───── Data to process

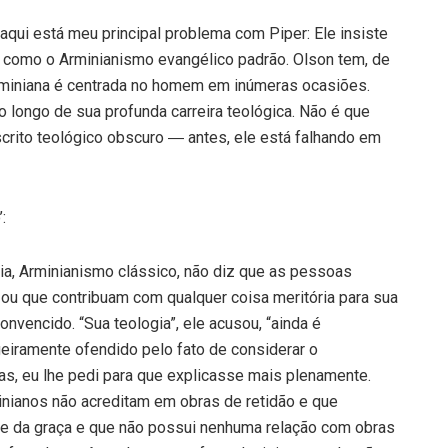
qui está meu principal problema com Piper: Ele insiste
 como o Arminianismo evangélico padrão. Olson tem, de
Arminiana é centrada no homem em inúmeras ocasiões.
 longo de sua profunda carreira teológica. Não é que
rito teológico obscuro ― antes, ele está falhando em
:
ia, Arminianismo clássico, não diz que as pessoas
ou que contribuam com qualquer coisa meritória para sua
onvencido. “Sua teologia”, ele acusou, “ainda é
geiramente ofendido pelo fato de considerar o
s, eu lhe pedi para que explicasse mais plenamente.
inianos não acreditam em obras de retidão e que
te da graça e que não possui nenhuma relação com obras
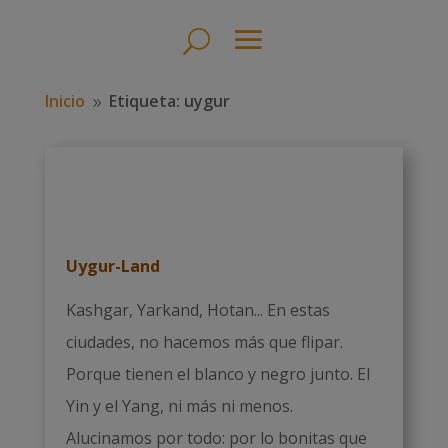
Inicio
Etiqueta: uygur
9
Uygur-Land
Kashgar, Yarkand, Hotan... En estas
ciudades, no hacemos más que flipar.
Porque tienen el blanco y negro junto. El
Yin y el Yang, ni más ni menos.
Alucinamos por todo: por lo bonitas que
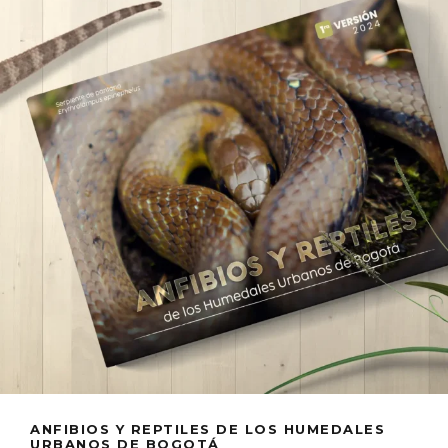
ANFIBIOS Y REPTILES DE LOS HUMEDALES
URBANOS DE BOGOTÁ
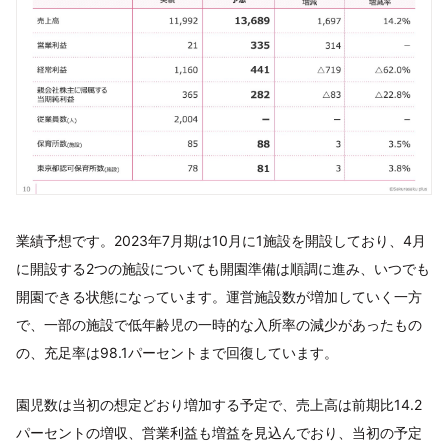
業績予想です。2023年7月期は10月に1施設を開設しており、4月
に開設する2つの施設についても開園準備は順調に進み、いつでも
開園できる状態になっています。運営施設数が増加していく一方
で、一部の施設で低年齢児の一時的な入所率の減少があったもの
の、充足率は98.1パーセントまで回復しています。
園児数は当初の想定どおり増加する予定で、売上高は前期比14.2
パーセントの増収、営業利益も増益を見込んでおり、当初の予定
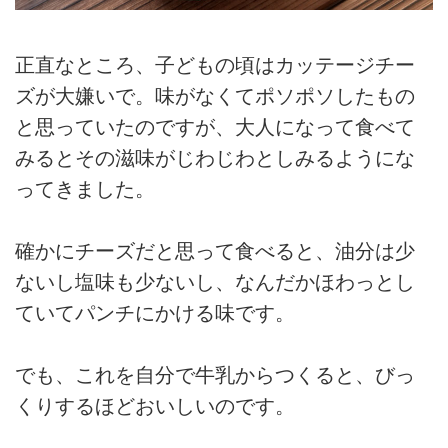
正直なところ、子どもの頃はカッテージチー
ズが大嫌いで。味がなくてポソポソしたもの
と思っていたのですが、大人になって食べて
みるとその滋味がじわじわとしみるようにな
ってきました。
確かにチーズだと思って食べると、油分は少
ないし塩味も少ないし、なんだかほわっとし
ていてパンチにかける味です。
でも、これを自分で牛乳からつくると、びっ
くりするほどおいしいのです。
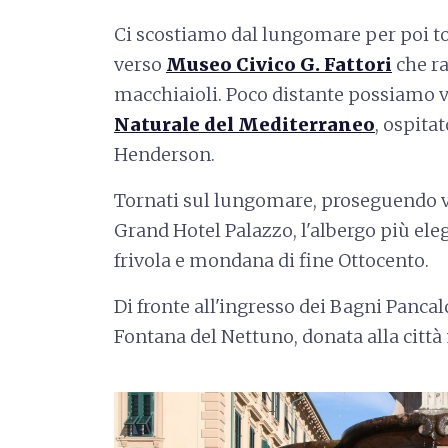
Ci scostiamo dal lungomare per poi tor
verso
Museo Civico G. Fattori
che ra
macchiaioli. Poco distante possiamo v
Naturale del Mediterraneo
, ospita
Henderson.
Tornati sul lungomare, proseguendo ver
Grand Hotel Palazzo, l'albergo più ele
frivola e mondana di fine Ottocento.
Di fronte all'ingresso dei Bagni Panca
Fontana del Nettuno, donata alla città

──────────

**Action item:**
Return the lines containing "obras", taking each one from the listing.

**Written solution:**
inianos não acreditam em obras de retidão e que
te da graça e que não possui nenhuma relação com obras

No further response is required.